TARA MAE MULROY is currently the Managing Editor of The Pinch Literary Journal and an MFA candidate in Poetry at the University of Memphis. She has work published or forthcoming in The Los Angeles Review, Grist, The Meadow, Connotation Press, and others. Her blog is located at taramaemulroy.wordpress.com.

BRYAN PAIEMENT graduated from the University of North Carolina-Wilmington with a degree in creative writing. He is currently at work on a collection of essays, from which "Reserved for the Son" is an excerpt.

MARK PARSONS has published poems in Indiana Review, CrossConnect, Curbside Splendor, and Smalldoggies.

KATE PARTRIDGE lives in Fairfax, Virginia, where she is a student in the MFA program in poetry at George Mason University. She is the Assistant Managing Editor of So to Speak and a blogger for Poetry Instigator. Her poems have appeared in Prime Number Magazine and Blast Furnace.

JOSH PETERSON's work has appeared in the New Ohio Review, FLATMANCROOKED, and Permafrost.

FREDERICK POLLACK is the author of two book-length narrative poems, The Adventure and Happiness, both published by Story Line Press. He is an adjunct professor in creative writing at George Washington University.

DEREK POLLARD is co-author with Derek Henderson of the book Inconsequentia (BlazeVOX). His poems, creative non-fiction, and reviews appear in American Book Review, Colorado Review, Court Green, Diagram III, H_ngm_n, Pleiades, and Six-Word Memoirs on Love & Heartbreak, among numerous other anthologies and journals. He is Assistant Editor at Barrow Street, Inc.; a Black Mountain Institute Fellow at the University of Nevada, Las Vegas; and is on faculty at Pratt Institute and at the Downtown Writer’s Center in Syracuse, New York.

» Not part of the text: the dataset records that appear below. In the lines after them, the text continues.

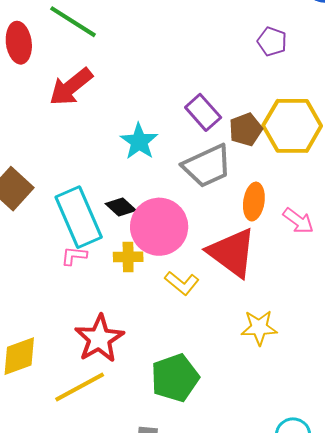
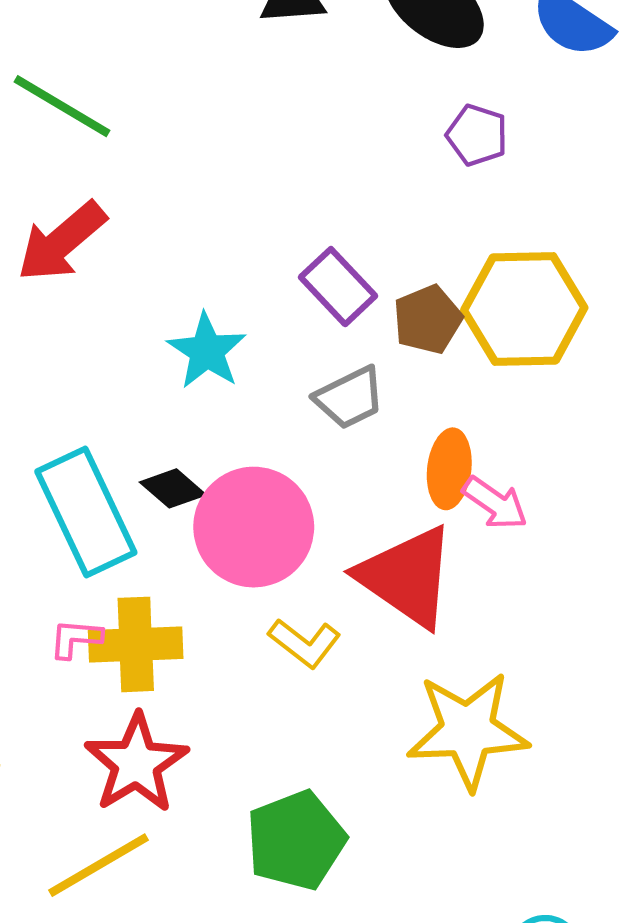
gray trapezoid: (207, 166) -> (350, 398), size x0.7
pink arrow: (298, 221) -> (495, 503), moved
pink L-shape: (74, 256) -> (76, 639), moved
yellow cross: (128, 257) -> (136, 644), moved, size x1.5
yellow star: (259, 328) -> (468, 731), size x1.6

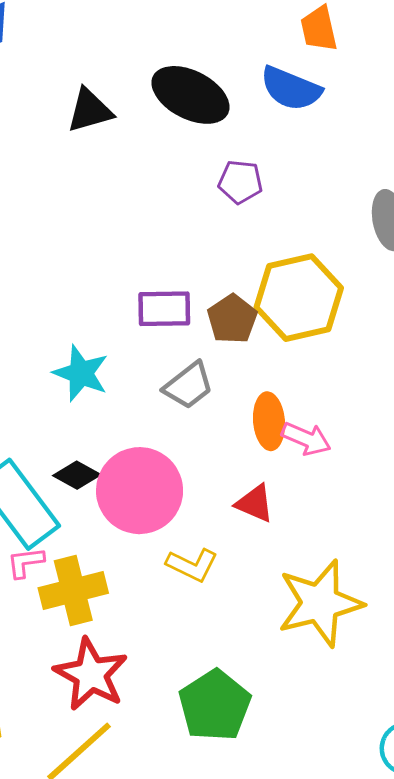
purple rectangle: (338, 287) -> (164, 309), turned -36
red triangle: (407, 577) -> (255, 503), size x0.5
pink L-shape: (76, 639) -> (25, 562), moved

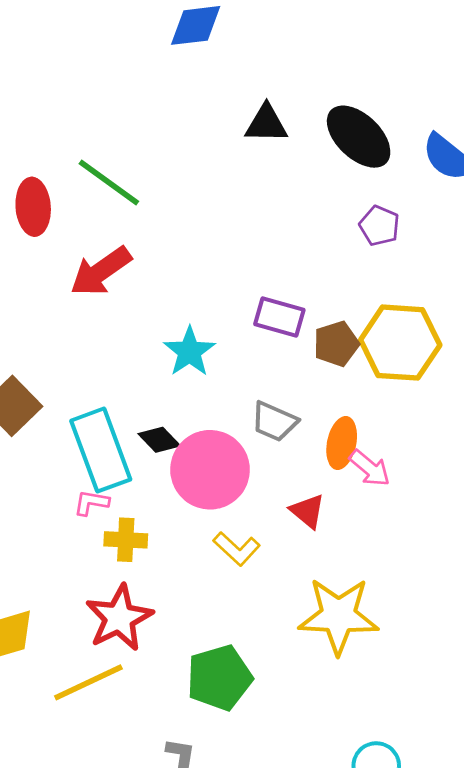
gray trapezoid: (188, 386) -> (274, 421), moved, turned 45
yellow cross: (73, 591) -> (126, 540), size x0.7

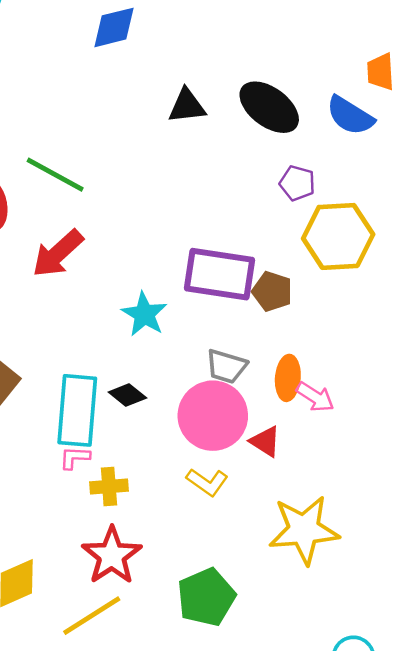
purple rectangle: (279, 317) -> (219, 274), size x1.6
yellow hexagon: (400, 343) -> (338, 236), moved
brown pentagon: (336, 344) -> (272, 291), turned -30
cyan rectangle: (101, 450) -> (77, 410), turned 32
pink circle: (210, 470) -> (213, 416), moved

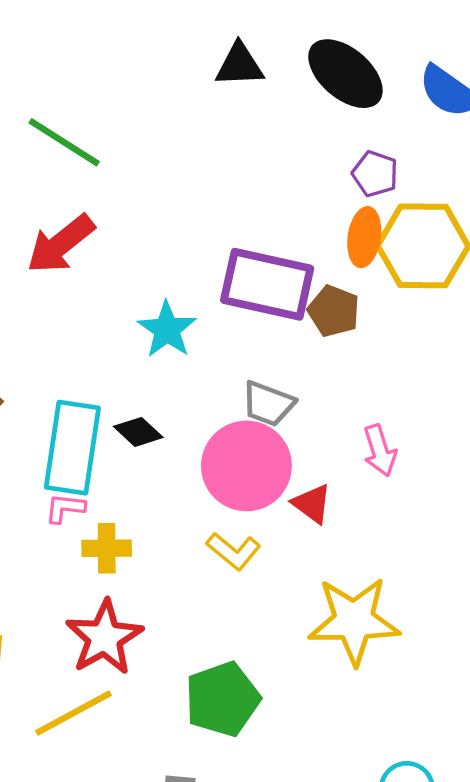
orange ellipse: (288, 378) -> (364, 237), moved
pink arrow: (315, 397) -> (380, 451), turned 36

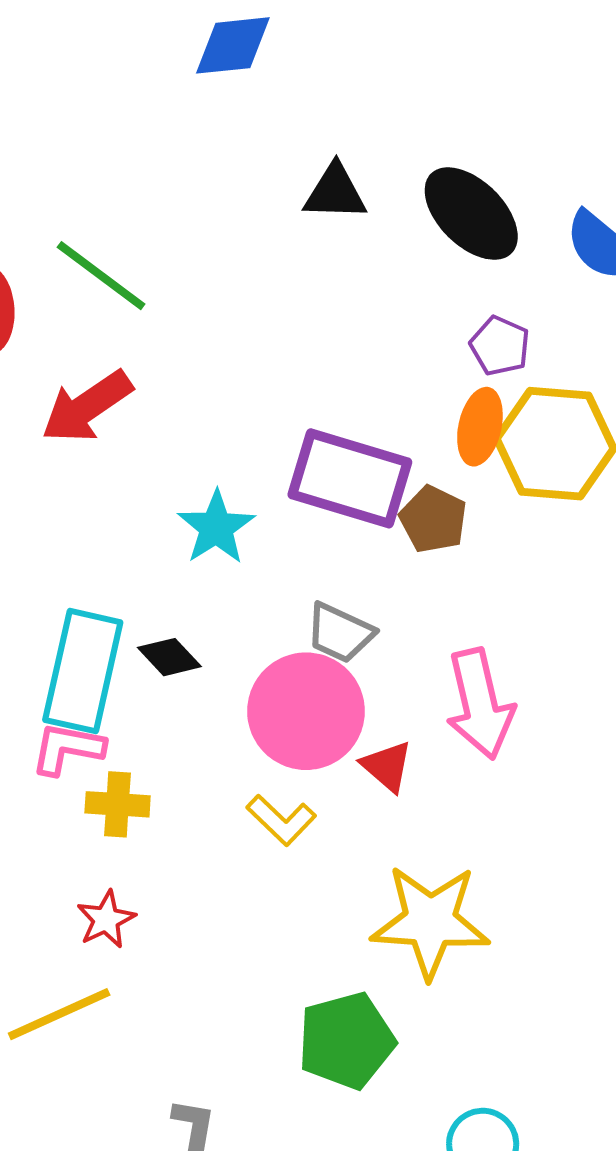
pink arrow: (380, 451) -> (480, 704), size x1.6
pink L-shape: (65, 508) -> (67, 749), size x1.4
red star: (104, 638) -> (106, 919), size x0.6
green pentagon: (222, 699) -> (346, 1041), moved

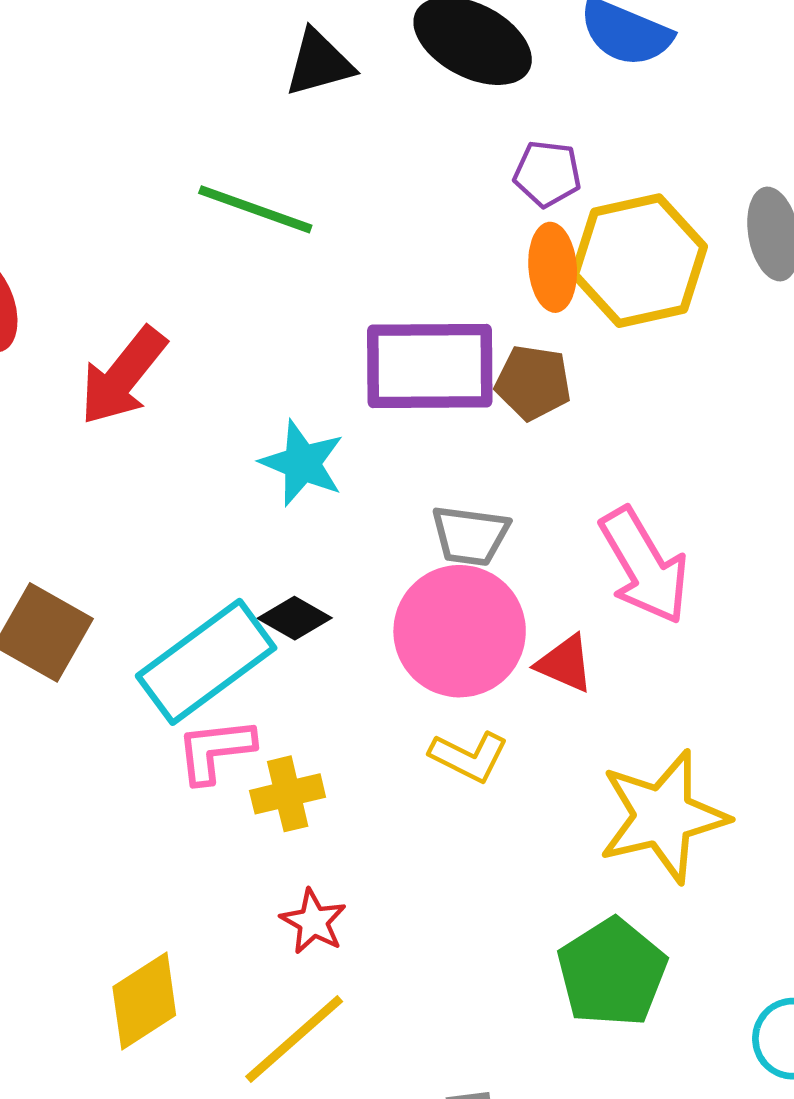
green line: (101, 276) -> (255, 209), moved
cyan rectangle: (83, 671) -> (206, 662), turned 58

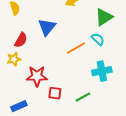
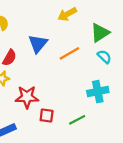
cyan semicircle: (98, 39) -> (104, 57), moved
orange line: (76, 48) -> (69, 53), moved

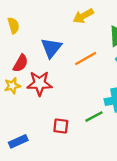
red star: (27, 97) -> (39, 83), moved
green line: (77, 120) -> (94, 117), moved

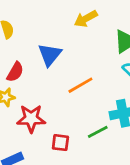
orange line: (86, 59) -> (80, 85), moved
red star: (39, 83) -> (31, 119), moved

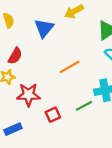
blue triangle: (50, 55) -> (44, 28), moved
red square: (60, 143) -> (53, 115), turned -32

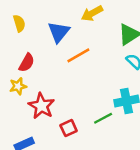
orange line: (70, 67) -> (78, 55), moved
red star: (28, 95) -> (41, 106), turned 30

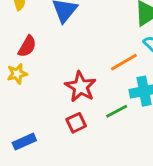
orange line: (78, 55) -> (124, 62), moved
red star: (41, 106) -> (81, 87), moved

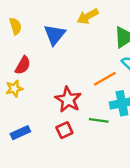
green line: (117, 111) -> (99, 120), turned 36
blue rectangle: (24, 142) -> (20, 133), moved

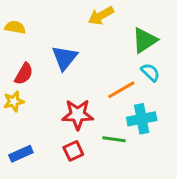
yellow semicircle: (15, 26) -> (15, 27), turned -63
blue triangle: (55, 35) -> (65, 58), moved
red star: (68, 100) -> (78, 114), turned -30

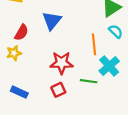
orange line: (121, 90) -> (94, 44), turned -66
cyan cross: (142, 119) -> (109, 66), turned -30
blue rectangle: (21, 154) -> (19, 92), turned 49

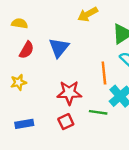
red semicircle: (21, 32) -> (27, 50), moved
blue rectangle: (19, 92) -> (24, 124), turned -35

MARY QUADE's poems and essays have appeared most recently or are forthcoming in West Branch, The Cincinnati Review, Crab Orchard Review, Smartish Pace, Flyway, Grist, Fifth Wednesday Journal, Hayden's Ferry Review, and Devil's Lake. Her Guide to Native Beasts was published by Cleveland State Unversity Poetry Center. She teaches creative writing at Hiram College.

MAGGIE ROSENAU is currently at work on a translation of prose by Liane Dirks, and an artistic project concerning German diaspora and pre-war Ukraine. Her poetry has appeared in Persephonyx, a German literary magazine.

RICHARD SONNENMOSER recently published fiction and poetry in Harvard Review, West Branch, Crab Orchard Review, Permafrost, and Quarter After Eight. He teaches at Northwest Missouri State University, where he is also co-editor of The Laurel Review.

BRETT STRICKLAND's work has appeared or is forthcoming in The Southeast Review, Cold Mountain Review, Rock & Sling, Arsenic Lobster, and Jacket. He is finishing a graduate degree in Education at the University of Toledo.

JEFFREY TAYLOR received degrees from the University of Utah and the University of Massachusetts.
He lives in Jamaica Plain, MA.

K. A. WISNIEWSKI is editor of The Comedy of Dave Chappelle: Critical Essays (2009). His critical and creative work has appeared in a number of journals and anthologies, most recently in The
Chariton Review
, Bluestem, The Maryland Historical Magazine, The Chiron Review, CAIRN, and the Sierra Nevada Review. He teaches Public History at Stevenson University in Baltimore, MD.

KIRBY WRIGHT was born and raised in Honolulu, Hawaii. He is a graduate of Punahou School in Honolulu and the University of California at San Diego. He received his MFA in Creative Writing from San Francisco State University. Wright has been nominated for two Pushcart Prizes and is a past recipient of the Ann Fields Poetry Prize, the Academy of American Poets Award, the Browning Society Award for Dramatic Monologue, and Arts Council Silicon Valley Fellowships in Poetry and the Novel. Before the City, his first book of poetry, took first place at the 2003 San Diego Book Awards. Wright is also the author of the companion novels Punahou Blues and Moloka'i Nui Ahina, both set in Hawaii. He was a Visiting Fellow at the 2009 International Writers Conference in Hong Kong, where he represented the Pacific Rim region of Hawaii. He was also the 2011 Artist in Residence at Milkwood International, Czech Republic.

RYO YAMAGUCHI’s poems have appeared recently in such magazines as American Letters & Commentary, Birmingham Poetry Review, and Washington Square, among others. He works and lives in Chicago. Please visit him at plotsandoaths.com.